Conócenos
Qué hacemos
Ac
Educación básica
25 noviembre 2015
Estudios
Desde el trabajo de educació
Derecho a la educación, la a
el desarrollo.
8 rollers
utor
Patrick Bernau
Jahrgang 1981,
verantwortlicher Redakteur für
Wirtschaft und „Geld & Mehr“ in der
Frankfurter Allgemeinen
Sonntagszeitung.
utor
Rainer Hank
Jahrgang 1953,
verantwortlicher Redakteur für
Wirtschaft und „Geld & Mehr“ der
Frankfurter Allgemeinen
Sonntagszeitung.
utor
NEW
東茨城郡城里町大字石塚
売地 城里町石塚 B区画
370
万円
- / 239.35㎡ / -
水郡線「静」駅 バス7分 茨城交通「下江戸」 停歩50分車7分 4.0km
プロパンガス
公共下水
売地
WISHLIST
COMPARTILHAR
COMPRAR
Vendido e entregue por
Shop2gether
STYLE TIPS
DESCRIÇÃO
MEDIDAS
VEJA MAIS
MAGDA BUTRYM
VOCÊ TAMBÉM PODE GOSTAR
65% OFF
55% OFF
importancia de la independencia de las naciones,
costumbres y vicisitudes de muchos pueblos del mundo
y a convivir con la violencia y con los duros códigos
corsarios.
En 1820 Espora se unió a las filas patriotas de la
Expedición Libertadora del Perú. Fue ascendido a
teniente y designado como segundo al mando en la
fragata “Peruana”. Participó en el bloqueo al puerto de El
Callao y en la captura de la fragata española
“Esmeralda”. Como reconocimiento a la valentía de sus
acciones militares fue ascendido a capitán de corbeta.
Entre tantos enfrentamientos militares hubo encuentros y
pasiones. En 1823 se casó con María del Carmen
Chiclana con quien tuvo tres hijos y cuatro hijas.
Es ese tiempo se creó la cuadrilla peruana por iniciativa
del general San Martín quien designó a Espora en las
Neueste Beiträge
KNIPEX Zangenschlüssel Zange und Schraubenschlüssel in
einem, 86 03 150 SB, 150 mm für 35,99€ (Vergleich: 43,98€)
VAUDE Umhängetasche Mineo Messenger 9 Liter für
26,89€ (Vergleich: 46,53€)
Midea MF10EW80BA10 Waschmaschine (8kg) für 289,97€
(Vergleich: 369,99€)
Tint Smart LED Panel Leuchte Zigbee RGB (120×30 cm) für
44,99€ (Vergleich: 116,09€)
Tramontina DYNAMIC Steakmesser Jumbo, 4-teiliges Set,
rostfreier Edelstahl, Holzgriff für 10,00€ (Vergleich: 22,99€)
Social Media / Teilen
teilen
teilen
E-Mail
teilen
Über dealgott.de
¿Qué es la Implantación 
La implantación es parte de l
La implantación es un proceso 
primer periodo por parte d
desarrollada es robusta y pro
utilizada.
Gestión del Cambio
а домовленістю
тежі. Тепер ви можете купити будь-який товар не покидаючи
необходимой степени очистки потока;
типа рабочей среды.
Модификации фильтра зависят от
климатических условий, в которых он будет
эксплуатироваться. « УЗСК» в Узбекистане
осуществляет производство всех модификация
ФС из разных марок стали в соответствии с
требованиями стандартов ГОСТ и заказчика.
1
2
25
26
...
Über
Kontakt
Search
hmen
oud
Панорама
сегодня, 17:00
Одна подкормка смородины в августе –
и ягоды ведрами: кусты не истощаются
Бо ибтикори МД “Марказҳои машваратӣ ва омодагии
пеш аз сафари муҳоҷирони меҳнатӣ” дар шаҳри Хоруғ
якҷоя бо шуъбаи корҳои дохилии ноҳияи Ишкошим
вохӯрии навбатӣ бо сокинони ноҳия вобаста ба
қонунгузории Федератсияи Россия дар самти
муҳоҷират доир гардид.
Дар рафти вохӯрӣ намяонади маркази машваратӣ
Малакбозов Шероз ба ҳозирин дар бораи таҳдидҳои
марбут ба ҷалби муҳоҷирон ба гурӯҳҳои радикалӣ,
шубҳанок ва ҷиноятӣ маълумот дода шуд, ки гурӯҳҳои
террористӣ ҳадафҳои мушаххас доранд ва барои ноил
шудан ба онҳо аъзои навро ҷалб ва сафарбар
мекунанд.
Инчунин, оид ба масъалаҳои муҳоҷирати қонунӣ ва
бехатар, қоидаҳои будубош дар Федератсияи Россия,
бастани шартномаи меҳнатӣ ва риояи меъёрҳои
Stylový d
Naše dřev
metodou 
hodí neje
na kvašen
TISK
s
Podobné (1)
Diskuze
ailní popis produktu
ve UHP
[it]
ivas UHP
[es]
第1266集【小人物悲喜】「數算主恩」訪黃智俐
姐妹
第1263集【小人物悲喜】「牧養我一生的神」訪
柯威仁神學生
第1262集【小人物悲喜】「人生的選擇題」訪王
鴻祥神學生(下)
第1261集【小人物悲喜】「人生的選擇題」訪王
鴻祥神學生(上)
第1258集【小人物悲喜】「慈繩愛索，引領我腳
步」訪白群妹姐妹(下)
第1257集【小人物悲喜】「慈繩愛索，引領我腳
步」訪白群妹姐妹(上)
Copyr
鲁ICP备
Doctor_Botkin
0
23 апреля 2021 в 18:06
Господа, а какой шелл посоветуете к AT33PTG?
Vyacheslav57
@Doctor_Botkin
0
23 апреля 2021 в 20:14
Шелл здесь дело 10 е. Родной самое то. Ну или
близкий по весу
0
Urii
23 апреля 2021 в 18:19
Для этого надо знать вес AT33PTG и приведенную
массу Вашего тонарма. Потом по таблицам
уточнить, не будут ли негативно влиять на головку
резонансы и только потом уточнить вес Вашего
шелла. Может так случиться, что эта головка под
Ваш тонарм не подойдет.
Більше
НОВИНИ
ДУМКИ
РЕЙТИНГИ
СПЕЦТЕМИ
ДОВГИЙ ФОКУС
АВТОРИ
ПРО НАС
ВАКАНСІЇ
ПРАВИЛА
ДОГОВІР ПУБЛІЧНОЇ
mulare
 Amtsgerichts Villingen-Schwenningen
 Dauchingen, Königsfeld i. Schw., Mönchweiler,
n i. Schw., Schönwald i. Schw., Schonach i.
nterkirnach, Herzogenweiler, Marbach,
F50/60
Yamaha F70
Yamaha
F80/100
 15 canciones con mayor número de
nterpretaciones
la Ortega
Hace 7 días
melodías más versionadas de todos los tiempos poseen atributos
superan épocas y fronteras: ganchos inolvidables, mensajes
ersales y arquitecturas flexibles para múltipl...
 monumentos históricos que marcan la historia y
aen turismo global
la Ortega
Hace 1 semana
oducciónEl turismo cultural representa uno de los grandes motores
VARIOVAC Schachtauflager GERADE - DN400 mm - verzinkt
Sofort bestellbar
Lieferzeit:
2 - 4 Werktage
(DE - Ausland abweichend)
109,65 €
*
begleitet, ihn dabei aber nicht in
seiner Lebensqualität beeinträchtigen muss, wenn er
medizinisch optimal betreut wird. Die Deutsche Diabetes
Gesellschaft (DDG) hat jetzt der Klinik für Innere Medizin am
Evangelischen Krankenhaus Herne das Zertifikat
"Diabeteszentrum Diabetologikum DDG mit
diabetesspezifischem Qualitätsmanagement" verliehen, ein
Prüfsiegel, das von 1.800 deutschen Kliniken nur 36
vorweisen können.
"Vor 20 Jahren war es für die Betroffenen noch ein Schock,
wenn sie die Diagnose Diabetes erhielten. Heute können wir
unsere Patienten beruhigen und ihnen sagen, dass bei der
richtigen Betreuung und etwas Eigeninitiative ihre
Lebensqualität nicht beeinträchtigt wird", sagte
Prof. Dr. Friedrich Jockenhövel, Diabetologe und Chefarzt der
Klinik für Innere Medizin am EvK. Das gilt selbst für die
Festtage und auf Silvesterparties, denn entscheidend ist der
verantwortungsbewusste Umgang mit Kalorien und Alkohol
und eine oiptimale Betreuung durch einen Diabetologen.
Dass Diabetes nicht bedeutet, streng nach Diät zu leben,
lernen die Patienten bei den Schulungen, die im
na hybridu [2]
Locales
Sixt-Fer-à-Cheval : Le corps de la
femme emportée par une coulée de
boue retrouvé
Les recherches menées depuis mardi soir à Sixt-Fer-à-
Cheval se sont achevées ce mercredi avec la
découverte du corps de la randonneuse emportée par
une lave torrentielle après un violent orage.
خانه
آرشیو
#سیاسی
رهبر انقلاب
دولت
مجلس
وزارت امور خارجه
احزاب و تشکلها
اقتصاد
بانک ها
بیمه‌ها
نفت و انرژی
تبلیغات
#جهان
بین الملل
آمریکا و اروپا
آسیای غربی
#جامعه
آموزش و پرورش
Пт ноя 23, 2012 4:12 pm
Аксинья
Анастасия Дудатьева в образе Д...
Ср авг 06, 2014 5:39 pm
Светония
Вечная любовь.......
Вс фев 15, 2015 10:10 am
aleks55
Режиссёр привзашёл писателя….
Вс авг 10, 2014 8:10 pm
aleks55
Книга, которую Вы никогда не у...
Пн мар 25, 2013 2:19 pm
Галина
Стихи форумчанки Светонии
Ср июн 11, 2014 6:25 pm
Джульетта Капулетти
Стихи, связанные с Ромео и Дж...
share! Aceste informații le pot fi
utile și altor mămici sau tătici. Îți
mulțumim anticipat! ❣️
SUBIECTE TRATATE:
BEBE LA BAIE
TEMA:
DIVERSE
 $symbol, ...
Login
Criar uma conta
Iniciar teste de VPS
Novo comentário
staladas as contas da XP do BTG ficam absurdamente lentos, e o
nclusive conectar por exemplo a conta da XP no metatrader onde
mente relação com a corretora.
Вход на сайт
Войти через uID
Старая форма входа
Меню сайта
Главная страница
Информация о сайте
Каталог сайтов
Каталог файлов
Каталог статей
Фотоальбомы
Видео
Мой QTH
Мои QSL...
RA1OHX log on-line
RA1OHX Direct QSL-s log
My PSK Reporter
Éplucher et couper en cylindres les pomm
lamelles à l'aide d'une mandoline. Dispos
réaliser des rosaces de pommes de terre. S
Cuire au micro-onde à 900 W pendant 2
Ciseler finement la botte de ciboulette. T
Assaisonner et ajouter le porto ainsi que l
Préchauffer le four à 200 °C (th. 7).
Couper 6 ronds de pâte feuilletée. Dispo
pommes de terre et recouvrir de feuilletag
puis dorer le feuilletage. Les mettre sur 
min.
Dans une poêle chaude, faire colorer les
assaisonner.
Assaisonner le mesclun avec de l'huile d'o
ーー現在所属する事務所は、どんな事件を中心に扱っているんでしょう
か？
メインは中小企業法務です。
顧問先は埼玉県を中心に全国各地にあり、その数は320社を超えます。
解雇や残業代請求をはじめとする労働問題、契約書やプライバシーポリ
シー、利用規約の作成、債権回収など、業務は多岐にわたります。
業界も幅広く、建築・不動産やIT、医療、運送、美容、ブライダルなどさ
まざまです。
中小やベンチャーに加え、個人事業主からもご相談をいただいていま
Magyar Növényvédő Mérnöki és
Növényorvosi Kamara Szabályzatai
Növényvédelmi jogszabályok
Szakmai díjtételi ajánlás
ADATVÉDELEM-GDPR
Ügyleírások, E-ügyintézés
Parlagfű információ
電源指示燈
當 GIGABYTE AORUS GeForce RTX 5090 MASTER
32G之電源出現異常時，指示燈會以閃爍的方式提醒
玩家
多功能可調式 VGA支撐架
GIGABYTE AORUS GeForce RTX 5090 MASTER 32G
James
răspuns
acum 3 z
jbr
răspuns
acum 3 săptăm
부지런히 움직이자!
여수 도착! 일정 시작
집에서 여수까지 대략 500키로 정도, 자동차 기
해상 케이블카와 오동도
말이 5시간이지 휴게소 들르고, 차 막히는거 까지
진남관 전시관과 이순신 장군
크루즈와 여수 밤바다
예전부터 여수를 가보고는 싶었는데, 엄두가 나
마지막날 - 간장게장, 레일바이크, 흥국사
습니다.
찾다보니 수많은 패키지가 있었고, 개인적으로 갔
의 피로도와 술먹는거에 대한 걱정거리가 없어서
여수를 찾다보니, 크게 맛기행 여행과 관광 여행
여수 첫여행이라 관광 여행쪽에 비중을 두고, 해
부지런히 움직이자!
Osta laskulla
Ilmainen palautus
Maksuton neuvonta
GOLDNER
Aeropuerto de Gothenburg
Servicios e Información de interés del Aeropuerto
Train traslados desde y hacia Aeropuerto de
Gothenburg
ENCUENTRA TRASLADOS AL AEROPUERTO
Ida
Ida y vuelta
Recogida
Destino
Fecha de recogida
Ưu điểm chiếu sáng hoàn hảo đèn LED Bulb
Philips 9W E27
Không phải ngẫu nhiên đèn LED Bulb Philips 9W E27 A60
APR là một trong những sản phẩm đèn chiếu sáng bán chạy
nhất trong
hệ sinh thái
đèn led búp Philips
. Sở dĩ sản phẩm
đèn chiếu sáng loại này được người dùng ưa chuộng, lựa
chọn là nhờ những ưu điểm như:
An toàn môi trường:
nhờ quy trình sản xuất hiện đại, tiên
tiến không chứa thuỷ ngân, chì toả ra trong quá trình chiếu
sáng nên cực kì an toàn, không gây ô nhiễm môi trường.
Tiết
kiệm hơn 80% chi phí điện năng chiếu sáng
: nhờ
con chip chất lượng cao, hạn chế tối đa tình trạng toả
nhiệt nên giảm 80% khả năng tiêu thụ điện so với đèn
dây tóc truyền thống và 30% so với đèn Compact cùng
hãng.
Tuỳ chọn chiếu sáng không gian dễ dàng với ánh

▶ [WORK ORDER]: If a line in the entries contains the word "wird", copy that line out.

▶ [SOLUTION BELOW]:
medizinisch optimal betreut wird. Die Deutsche Diabetes
Lebensqualität nicht beeinträchtigt wird", sagte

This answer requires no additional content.